These changes are made to the uss-config-management git repo. Tenants are disambiguated by their HSM group name (for example hsmgrouplabel "devten01a" in devten01a.yaml, and hsmGroup "devten01a" in devcls01a.yaml). All tenants can be booted and configured with a single CFS configuration that contains the appropriate git commit ID in the USS layers.

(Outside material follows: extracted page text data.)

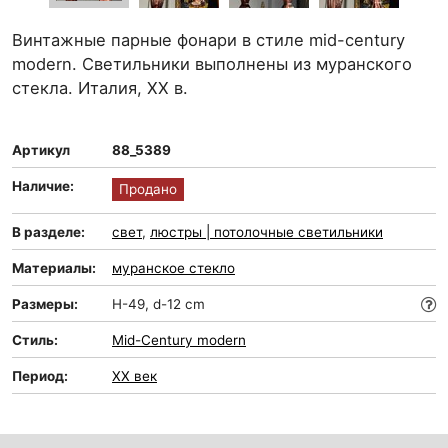
Винтажные парные фонари в стиле mid-century
modern. Светильники выполнены из муранского
стекла. Италия, XX в.
Артикул
88_5389
Наличие:
Продано
В разделе:
свет
,
люстры | потолочные светильники
Материалы:
муранское стекло
Размеры:
H-49, d-12 cm
Стиль:
Mid-Сentury modern
Период:
XX век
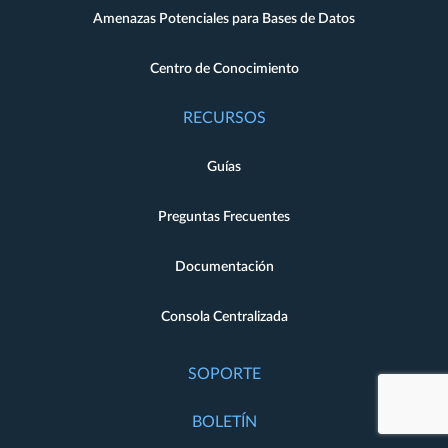
Amenazas Potenciales para Bases de Datos
Centro de Conocimiento
RECURSOS
Guías
Preguntas Frecuentes
Documentación
Consola Centralizada
SOPORTE
BOLETÍN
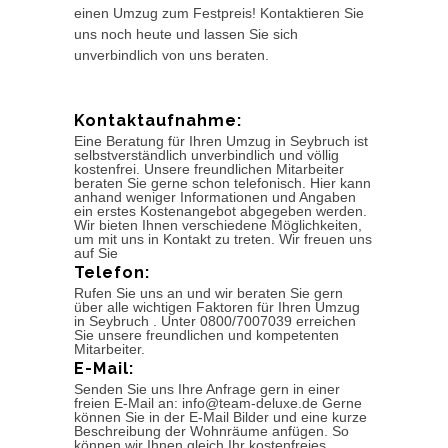
einen Umzug zum Festpreis! Kontaktieren Sie
uns noch heute und lassen Sie sich
unverbindlich von uns beraten.
Kontaktaufnahme:
Eine Beratung für Ihren Umzug in Seybruch ist
selbstverständlich unverbindlich und völlig
kostenfrei. Unsere freundlichen Mitarbeiter
beraten Sie gerne schon telefonisch. Hier kann
anhand weniger Informationen und Angaben
ein erstes Kostenangebot abgegeben werden.
Wir bieten Ihnen verschiedene Möglichkeiten,
um mit uns in Kontakt zu treten. Wir freuen uns
auf Sie
Telefon:
Rufen Sie uns an und wir beraten Sie gern
über alle wichtigen Faktoren für Ihren Umzug
in Seybruch . Unter 0800/7007039 erreichen
Sie unsere freundlichen und kompetenten
Mitarbeiter.
E-Mail:
Senden Sie uns Ihre Anfrage gern in einer
freien E-Mail an: info@team-deluxe.de Gerne
können Sie in der E-Mail Bilder und eine kurze
Beschreibung der Wohnräume anfügen. So
können wir Ihnen gleich Ihr kostenfreies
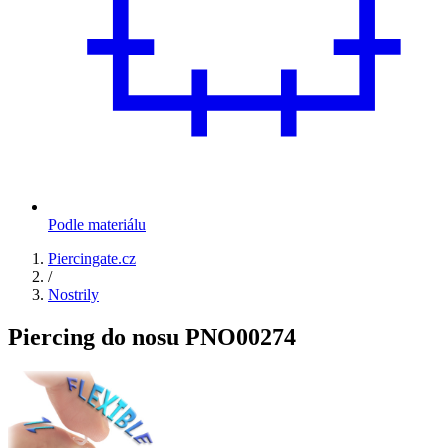
Podle materiálu
Piercingate.cz
/
Nostrily
Piercing do nosu PNO00274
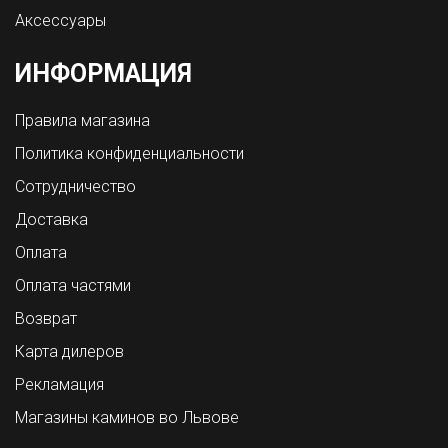
Аксессуары
ИНФОРМАЦИЯ
Правила магазина
Политика конфиденциальности
Сотрудничество
Доставка
Оплата
Оплата частями
Возврат
Карта дилеров
Рекламация
Магазины каминов во Львове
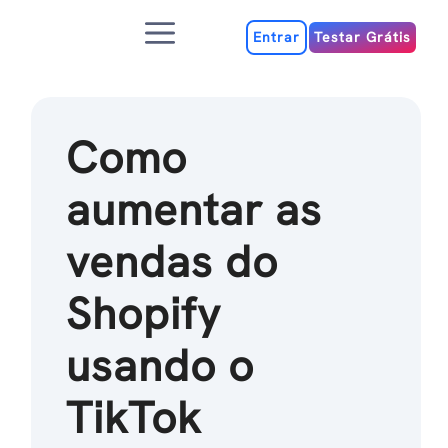
Ir
Menu
para
Entrar
Testar Grátis
o
conteúdo
Como
aumentar as
vendas do
Shopify
usando o
TikTok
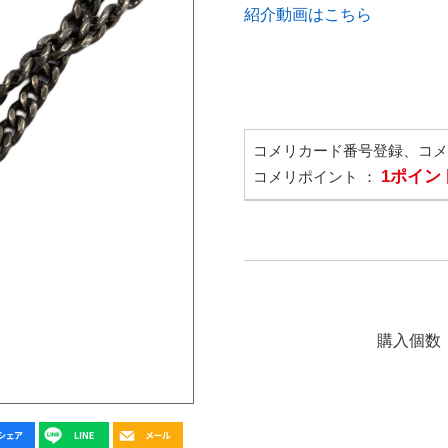
紹介動画はこちら
コメリカード番号登録、コ
1ポイン
コメリポイント ：
購入個数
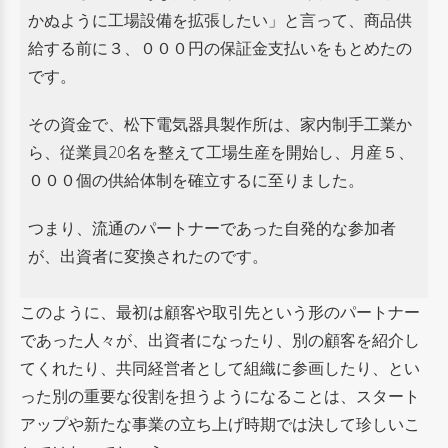
かぬように工場設備を拡張したい」と言って、
商品供
給する前に３、０００円の保証金支払いをもとめたの
です。
その資金で、松下電気器具製作所は、家内制手工業か
ら、従業員20名を整えて工場生産を開始し、
月産５、
０００個の供給体制を確立するに至りました。
つまり、流通のパートナーであった自発的な参加者
が、出資者に変換されたのです。
このように、最初は顧客や取引先という形のパートナー
であった人々が、出資者になったり、
別の顧客を紹介し
てくれたり、共同経営者として組織に参画したり、とい
った別の重要な役割を担うようになることは、
スタート
アップや新たな事業の立ち上げ時期では決して珍しいこ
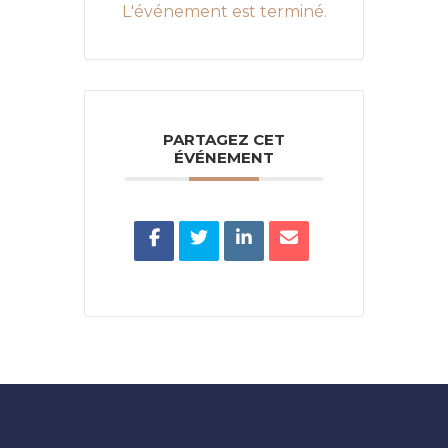
L'événement est terminé.
PARTAGEZ CET
ÉVÉNEMENT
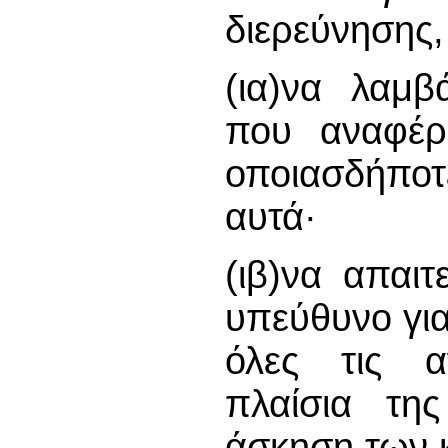
διερεύνησης,
(ια)να λαμβ
που αναφέρ
οποιασδήποτ
αυτά·
(ιβ)να απαι
υπεύθυνο για
όλες τις αν
πλαίσια της
άσκηση των 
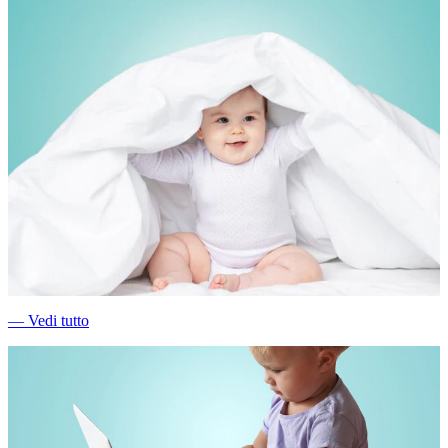
―
Vedi tutto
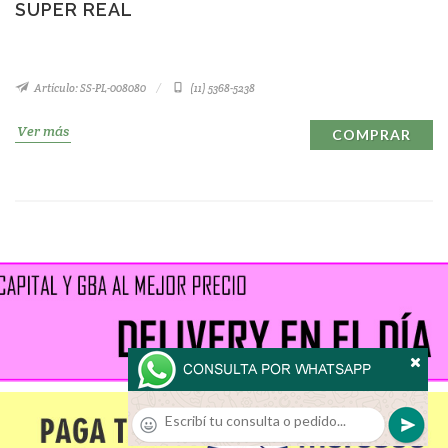
SUPER REAL
Artículo: SS-PL-008080
(11) 5368-5238
Ver más
COMPRAR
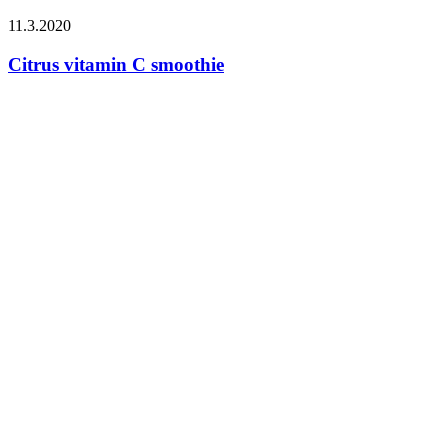
11.3.2020
Citrus vitamin C smoothie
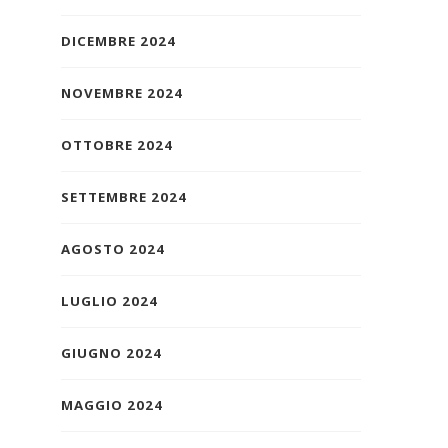
DICEMBRE 2024
NOVEMBRE 2024
OTTOBRE 2024
SETTEMBRE 2024
AGOSTO 2024
LUGLIO 2024
GIUGNO 2024
MAGGIO 2024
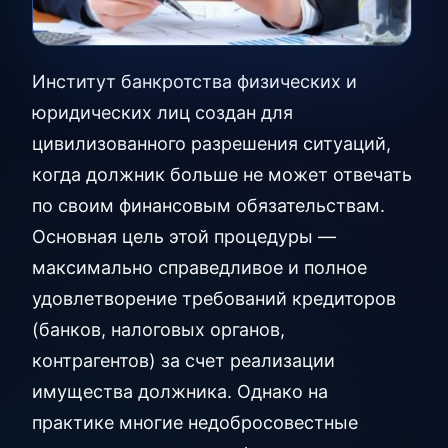
Институт банкротства физических и
юридических лиц создан для
цивилизованного разрешения ситуаций,
когда должник больше не может отвечать
по своим финансовым обязательствам.
Основная цель этой процедуры —
максимально справедливое и полное
удовлетворение требований кредиторов
(банков, налоговых органов,
контрагентов) за счет реализации
имущества должника. Однако на
практике многие недобросовестные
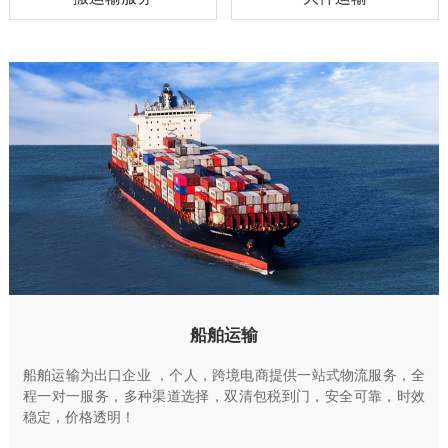
船舶运输
船舶运输为出口企业 ，个人，跨境电商提供一站式物流服务，全
程一对一服务，多种渠道选择，双清包税到门，安全可靠，时效
稳定，价格透明！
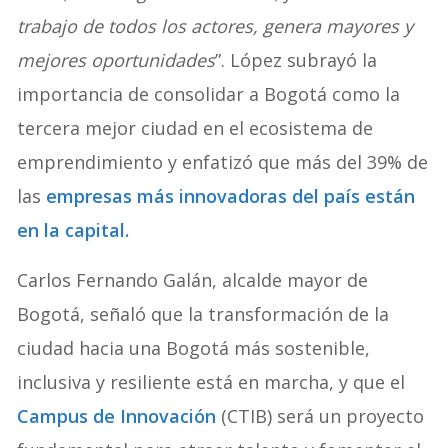
trabajo de todos los actores, genera mayores y
mejores oportunidades
”. López subrayó la
importancia de consolidar a Bogotá como la
tercera mejor ciudad en el ecosistema de
emprendimiento y enfatizó que más del 39% de
las
empresas más innovadoras del país están
en la capital.
Carlos Fernando Galán, alcalde mayor de
Bogotá, señaló que la transformación de la
ciudad hacia una Bogotá más sostenible,
inclusiva y resiliente está en marcha, y que el
Campus de Innovación
(CTIB) será un proyecto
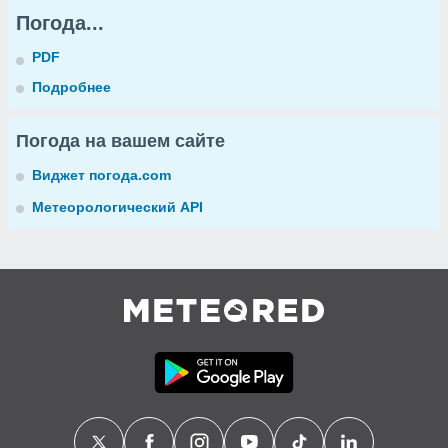
Погода...
PDF
Подробнее
Погода на вашем сайте
Виджет погода.com
Метеорологический API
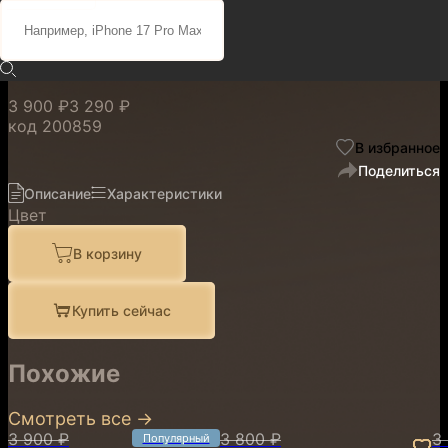
Magnet Case S26
Коралловый
3 900 ₽
3 290 ₽
код
200859
В избранное
Поделиться
Описание
Характеристики
Цвет
В корзину
Купить сейчас
Похожие
Смотреть все
→
3 900 ₽
3 800 ₽
3
Популярный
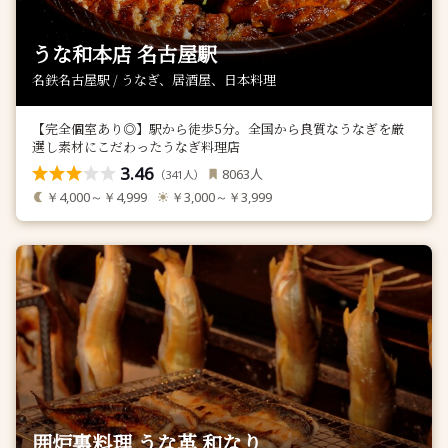
うな和本店 名古屋駅
名鉄名古屋駅 / うなぎ、居酒屋、日本料理
【完全個室あり◎】駅から徒歩5分。全国から良質なうなぎを厳
選し素材にこだわったうなぎ料理店
3.46
人
8063
（
人）
341
￥4,000～￥4,999
￥3,000～￥3,999
囲炉裏料理 うな革 和なり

  • Example: group_vars/devten01a/slurm.yml

    munge_vault_path: secret/slurm/vcluster-devten01a-slurm/devcls01a/munge
    slurm_conf_url: https://rgw-vip.local/wlm/vcluster-devten05-slurm/devcls01a/
    slurmd_options: "--conf-server 10.156.124.104,10.156.124.105"
    
  • Example: group_vars/devten02a/slurm.yml

    munge_vault_path: secret/slurm/vcluster-devten02a-slurm/devcls02a/munge
    slurm_conf_url: https://rgw-vip.local/wlm/vcluster-devten02a-slurm/devcls02a/
    slurmd_options: "--conf-server 10.156.124.108,10.156.124.109"
    

Updates

After initial creation, the SlurmCluster resource may be updated with new settings. This is useful to correct errors with the initial deployment, or to update to new Slurm versions.

  1. (ncn-mw#) Edit the SlurmCluster file (For example, devcls01a.yaml).

  2. (ncn-mw#) Apply the changes:

    kubectl apply -f devcls01a.yaml
    
  3. (ncn-mw#) The Slurm operator will update the relevant Kubernetes resources to reflect the new configuration.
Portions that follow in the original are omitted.